Problem to work on: Make an exact copy of each entry, leaving out every picture.

───── Supplied records ─────

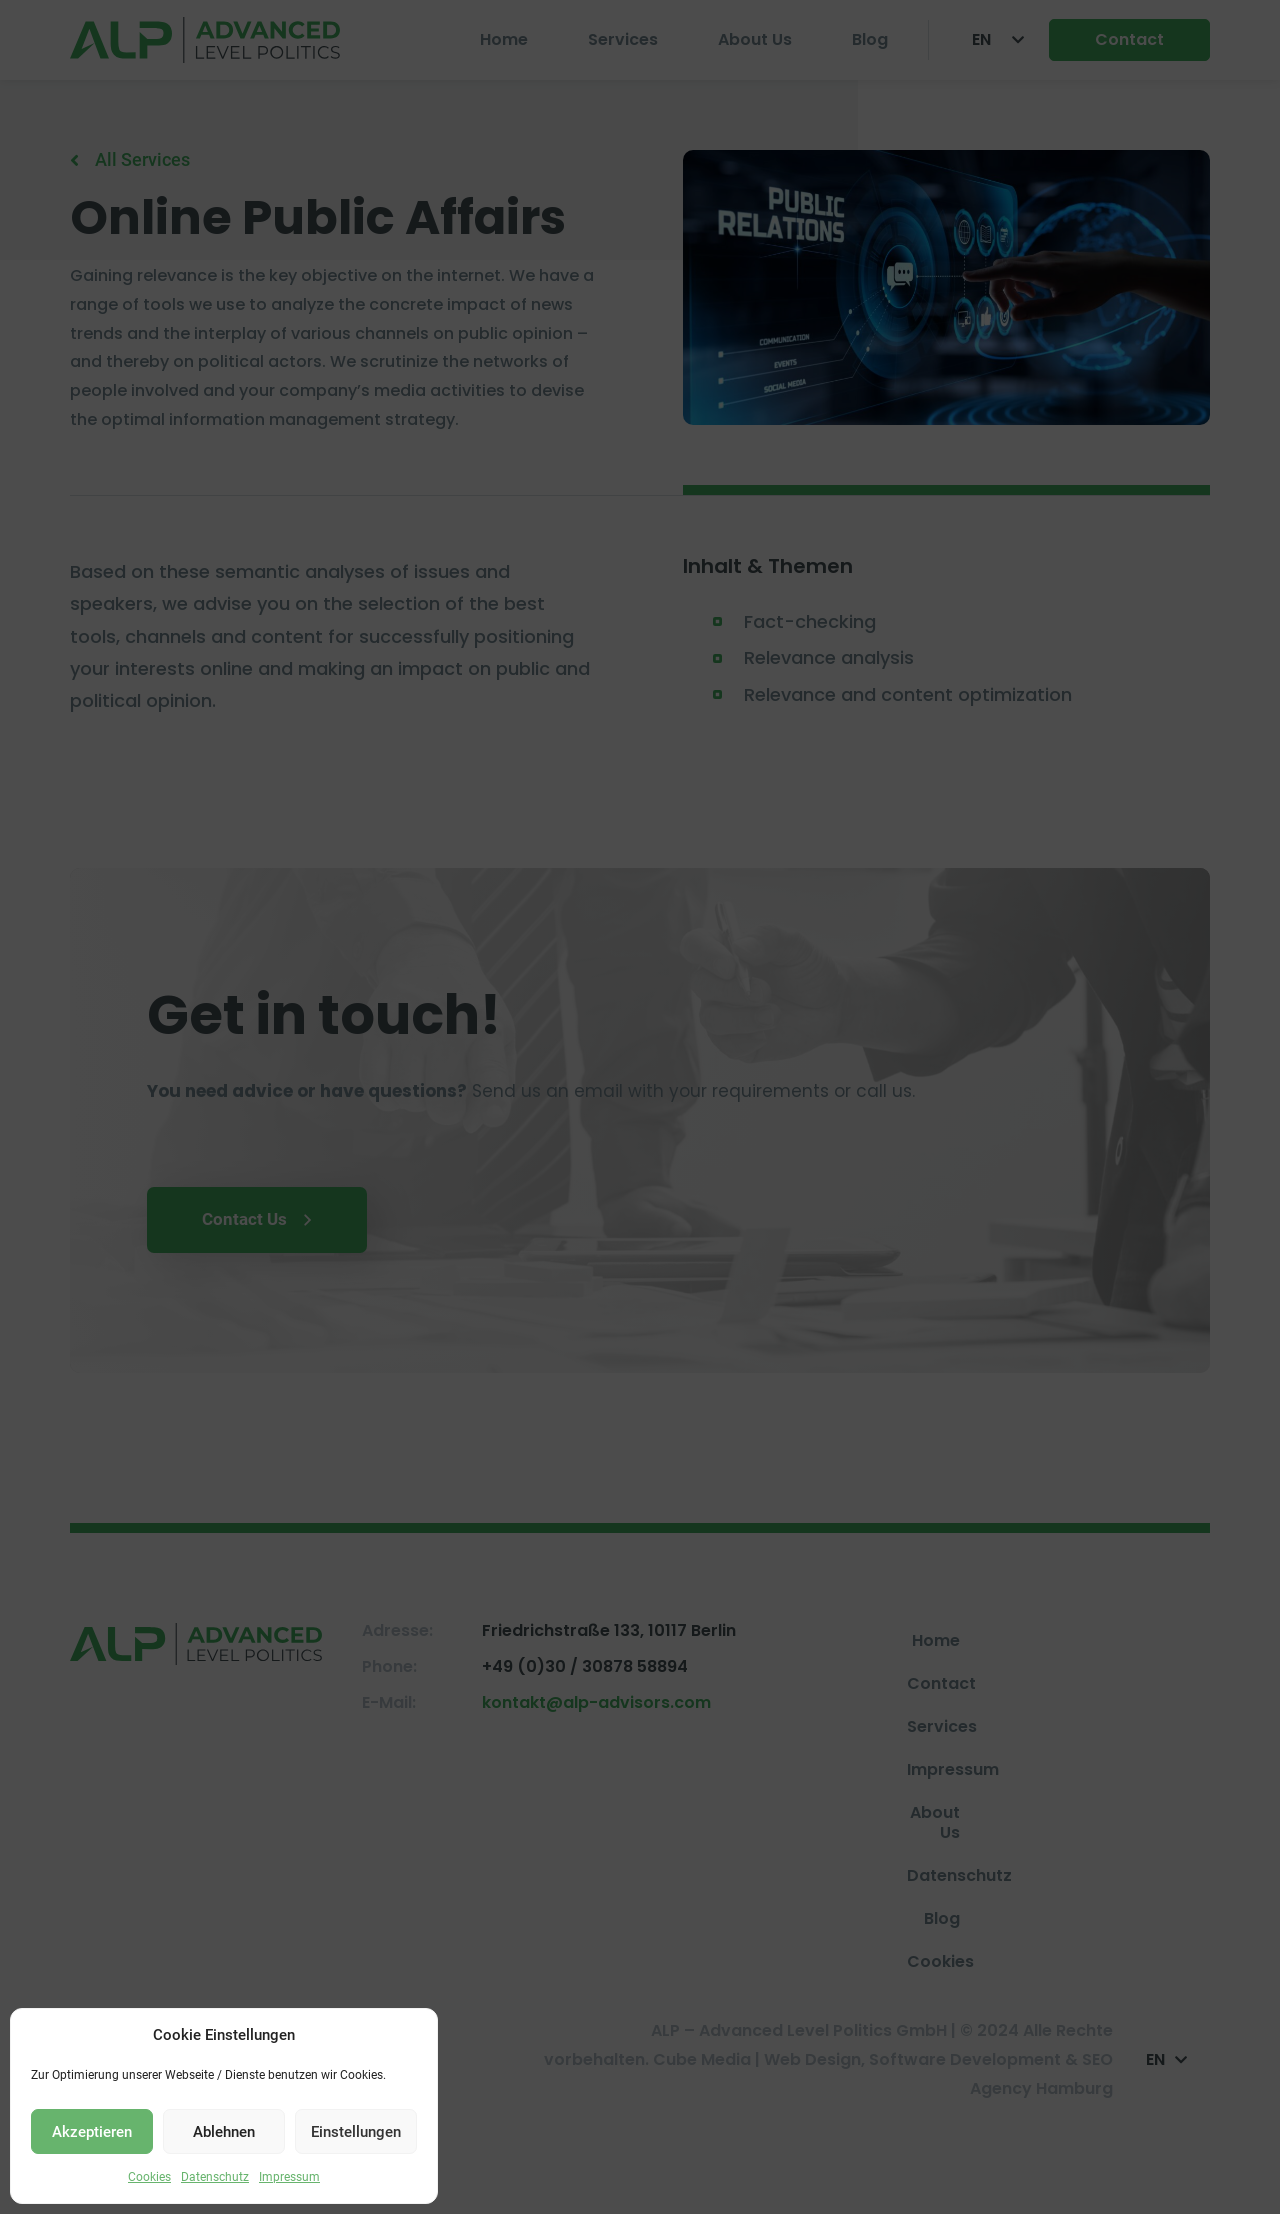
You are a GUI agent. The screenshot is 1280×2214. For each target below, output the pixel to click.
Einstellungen (356, 2132)
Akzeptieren (92, 2132)
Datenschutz (215, 2177)
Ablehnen (224, 2132)
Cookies (149, 2177)
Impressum (289, 2177)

─────

Answer for this exercise:
You are a GUI agent. The screenshot is 1280×2214. For each target below, output the pixel to click.
Einstellungen (356, 2132)
Akzeptieren (92, 2132)
Datenschutz (215, 2177)
Ablehnen (224, 2132)
Cookies (149, 2177)
Impressum (289, 2177)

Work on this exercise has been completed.